■ The task: The records that follow must all be duplicated exactly.

** Opening Supplied data block **

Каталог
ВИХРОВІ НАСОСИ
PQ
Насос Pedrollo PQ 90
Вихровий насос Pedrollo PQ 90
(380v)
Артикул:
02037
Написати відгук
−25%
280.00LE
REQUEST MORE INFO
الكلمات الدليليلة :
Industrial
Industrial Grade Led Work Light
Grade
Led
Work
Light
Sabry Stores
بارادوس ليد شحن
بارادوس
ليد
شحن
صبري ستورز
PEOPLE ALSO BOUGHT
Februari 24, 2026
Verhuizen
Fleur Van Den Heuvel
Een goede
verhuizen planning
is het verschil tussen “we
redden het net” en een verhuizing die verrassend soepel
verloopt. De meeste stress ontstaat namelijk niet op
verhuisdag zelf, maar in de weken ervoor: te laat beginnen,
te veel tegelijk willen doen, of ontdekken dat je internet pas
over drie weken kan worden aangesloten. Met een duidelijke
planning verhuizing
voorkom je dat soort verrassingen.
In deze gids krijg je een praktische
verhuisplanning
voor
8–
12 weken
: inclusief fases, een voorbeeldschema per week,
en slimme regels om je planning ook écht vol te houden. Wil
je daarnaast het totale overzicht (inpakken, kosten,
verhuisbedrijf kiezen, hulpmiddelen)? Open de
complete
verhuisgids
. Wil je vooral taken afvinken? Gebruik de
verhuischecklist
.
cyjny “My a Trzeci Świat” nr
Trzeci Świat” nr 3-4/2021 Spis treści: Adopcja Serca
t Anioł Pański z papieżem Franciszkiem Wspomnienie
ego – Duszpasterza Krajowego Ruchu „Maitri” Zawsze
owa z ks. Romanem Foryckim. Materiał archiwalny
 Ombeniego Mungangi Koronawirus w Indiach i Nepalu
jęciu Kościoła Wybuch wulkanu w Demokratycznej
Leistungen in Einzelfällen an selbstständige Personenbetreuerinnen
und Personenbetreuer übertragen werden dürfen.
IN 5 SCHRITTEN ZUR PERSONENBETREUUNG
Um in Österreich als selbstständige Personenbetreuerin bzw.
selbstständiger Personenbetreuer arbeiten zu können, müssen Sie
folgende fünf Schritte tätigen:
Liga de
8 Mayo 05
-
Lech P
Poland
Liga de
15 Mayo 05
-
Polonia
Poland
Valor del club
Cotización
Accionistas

** Closing Supplied data block **

■ Solved exercise:
Каталог
ВИХРОВІ НАСОСИ
PQ
Насос Pedrollo PQ 90
Вихровий насос Pedrollo PQ 90
(380v)
Артикул:
02037
Написати відгук
−25%
280.00LE
REQUEST MORE INFO
الكلمات الدليليلة :
Industrial
Industrial Grade Led Work Light
Grade
Led
Work
Light
Sabry Stores
بارادوس ليد شحن
بارادوس
ليد
شحن
صبري ستورز
PEOPLE ALSO BOUGHT
Februari 24, 2026
Verhuizen
Fleur Van Den Heuvel
Een goede
verhuizen planning
is het verschil tussen “we
redden het net” en een verhuizing die verrassend soepel
verloopt. De meeste stress ontstaat namelijk niet op
verhuisdag zelf, maar in de weken ervoor: te laat beginnen,
te veel tegelijk willen doen, of ontdekken dat je internet pas
over drie weken kan worden aangesloten. Met een duidelijke
planning verhuizing
voorkom je dat soort verrassingen.
In deze gids krijg je een praktische
verhuisplanning
voor
8–
12 weken
: inclusief fases, een voorbeeldschema per week,
en slimme regels om je planning ook écht vol te houden. Wil
je daarnaast het totale overzicht (inpakken, kosten,
verhuisbedrijf kiezen, hulpmiddelen)? Open de
complete
verhuisgids
. Wil je vooral taken afvinken? Gebruik de
verhuischecklist
.
cyjny “My a Trzeci Świat” nr
Trzeci Świat” nr 3-4/2021 Spis treści: Adopcja Serca
t Anioł Pański z papieżem Franciszkiem Wspomnienie
ego – Duszpasterza Krajowego Ruchu „Maitri” Zawsze
owa z ks. Romanem Foryckim. Materiał archiwalny
 Ombeniego Mungangi Koronawirus w Indiach i Nepalu
jęciu Kościoła Wybuch wulkanu w Demokratycznej
Leistungen in Einzelfällen an selbstständige Personenbetreuerinnen
und Personenbetreuer übertragen werden dürfen.
IN 5 SCHRITTEN ZUR PERSONENBETREUUNG
Um in Österreich als selbstständige Personenbetreuerin bzw.
selbstständiger Personenbetreuer arbeiten zu können, müssen Sie
folgende fünf Schritte tätigen:
Liga de
8 Mayo 05
-
Lech P
Poland
Liga de
15 Mayo 05
-
Polonia
Poland
Valor del club
Cotización
Accionistas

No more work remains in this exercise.